Collected data entries
+++++

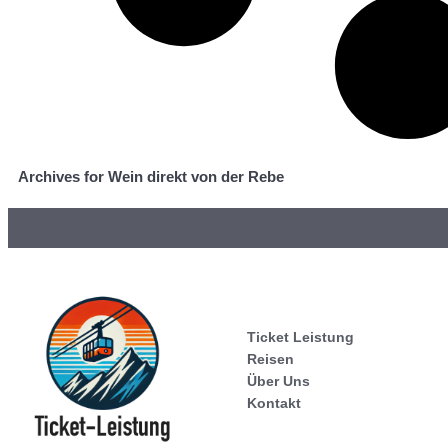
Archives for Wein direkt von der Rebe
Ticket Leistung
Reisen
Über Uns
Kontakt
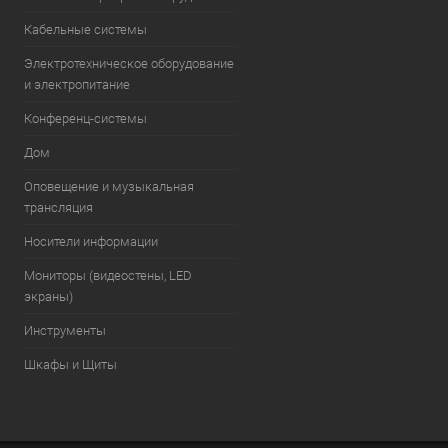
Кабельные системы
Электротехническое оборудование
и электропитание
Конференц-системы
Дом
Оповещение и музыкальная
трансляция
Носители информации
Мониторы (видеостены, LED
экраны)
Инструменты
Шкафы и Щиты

+++++

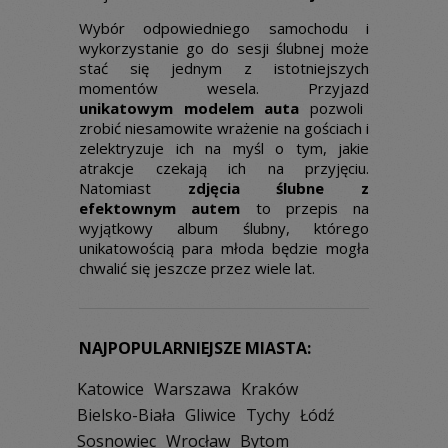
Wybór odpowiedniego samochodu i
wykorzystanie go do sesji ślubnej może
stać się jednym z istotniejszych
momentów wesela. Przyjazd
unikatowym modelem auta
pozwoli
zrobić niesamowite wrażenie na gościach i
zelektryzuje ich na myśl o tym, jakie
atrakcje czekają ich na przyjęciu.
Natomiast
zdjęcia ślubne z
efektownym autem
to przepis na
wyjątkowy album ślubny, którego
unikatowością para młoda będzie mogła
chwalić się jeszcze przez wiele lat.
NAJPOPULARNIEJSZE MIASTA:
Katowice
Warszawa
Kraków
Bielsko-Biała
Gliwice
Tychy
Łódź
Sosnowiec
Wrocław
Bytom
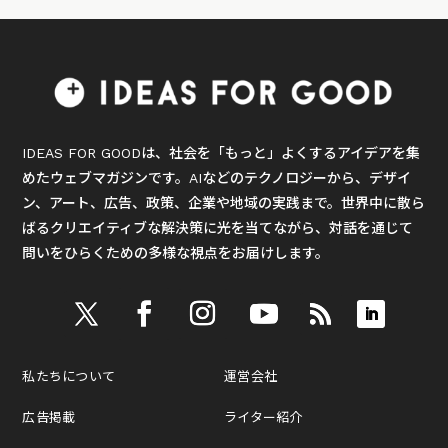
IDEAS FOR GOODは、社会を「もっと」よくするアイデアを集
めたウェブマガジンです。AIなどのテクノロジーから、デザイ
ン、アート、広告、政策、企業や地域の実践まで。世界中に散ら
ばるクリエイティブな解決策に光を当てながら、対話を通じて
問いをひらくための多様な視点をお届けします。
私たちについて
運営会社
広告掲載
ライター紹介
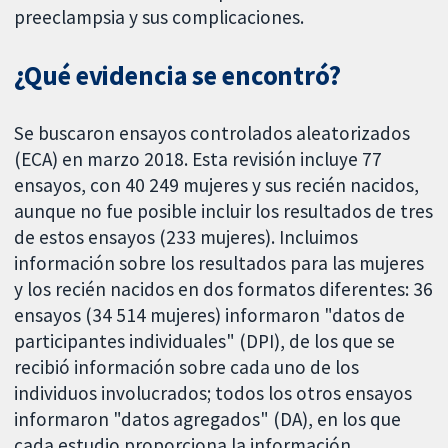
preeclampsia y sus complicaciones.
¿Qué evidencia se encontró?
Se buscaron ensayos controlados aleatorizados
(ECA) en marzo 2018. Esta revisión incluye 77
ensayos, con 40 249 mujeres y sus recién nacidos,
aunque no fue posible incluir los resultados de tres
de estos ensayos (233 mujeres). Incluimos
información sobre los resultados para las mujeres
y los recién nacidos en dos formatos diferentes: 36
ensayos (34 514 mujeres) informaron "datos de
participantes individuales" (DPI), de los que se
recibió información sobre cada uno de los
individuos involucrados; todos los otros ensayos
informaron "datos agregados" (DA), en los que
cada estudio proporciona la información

+++++

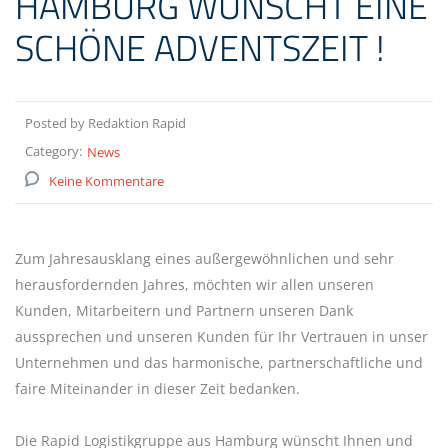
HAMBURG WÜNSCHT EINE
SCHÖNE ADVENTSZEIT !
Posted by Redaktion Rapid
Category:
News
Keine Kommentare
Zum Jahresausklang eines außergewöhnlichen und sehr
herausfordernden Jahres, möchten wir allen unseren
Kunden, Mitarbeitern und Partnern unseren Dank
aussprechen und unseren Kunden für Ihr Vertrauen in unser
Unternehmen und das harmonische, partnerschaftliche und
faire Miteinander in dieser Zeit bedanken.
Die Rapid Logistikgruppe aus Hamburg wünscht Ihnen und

+++++

◆ **Problem to work on**: Lines above that include the string "системы" need to be copied.

◆ **Answer box**:
Кабельные системы
Конференц-системы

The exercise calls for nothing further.